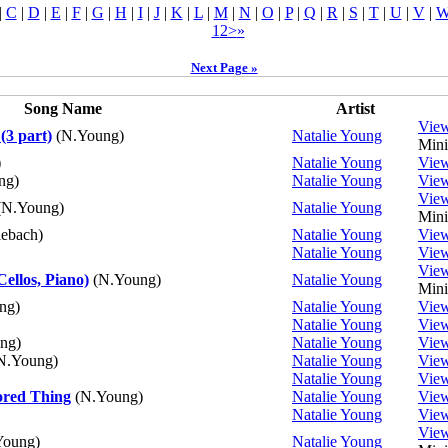
|
C
|
D
|
E
|
F
|
G
|
H
|
I
|
J
|
K
|
L
|
M
|
N
|
O
|
P
|
Q
|
R
|
S
|
T
|
U
|
V
|
1
2
>
»
Next Page »
Song Name
Artist
Vie
(3 part)
(N.Young)
Natalie Young
Mini
)
Natalie Young
Vie
ng)
Natalie Young
Vie
Vie
N.Young)
Natalie Young
Mini
ebach)
Natalie Young
Vie
Natalie Young
Vie
Vie
Cellos, Piano)
(N.Young)
Natalie Young
Mini
ng)
Natalie Young
Vie
Natalie Young
Vie
ng)
Natalie Young
Vie
N.Young)
Natalie Young
Vie
Natalie Young
Vie
ored Thing
(N.Young)
Natalie Young
Vie
Natalie Young
Vie
Vie
oung)
Natalie Young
------------------------------------------------------------
** Work instruction **
Reproduce the records in full, exactly as they appear, and show none of the pictures.

** Completed task **
|
C
|
D
|
E
|
F
|
G
|
H
|
I
|
J
|
K
|
L
|
M
|
N
|
O
|
P
|
Q
|
R
|
S
|
T
|
U
|
V
|
1
2
>
»
Next Page »
Song Name
Artist
Vie
(3 part)
(N.Young)
Natalie Young
Mini
)
Natalie Young
Vie
ng)
Natalie Young
Vie
Vie
N.Young)
Natalie Young
Mini
ebach)
Natalie Young
Vie
Natalie Young
Vie
Vie
Cellos, Piano)
(N.Young)
Natalie Young
Mini
ng)
Natalie Young
Vie
Natalie Young
Vie
ng)
Natalie Young
Vie
N.Young)
Natalie Young
Vie
Natalie Young
Vie
ored Thing
(N.Young)
Natalie Young
Vie
Natalie Young
Vie
Vie
oung)
Natalie Young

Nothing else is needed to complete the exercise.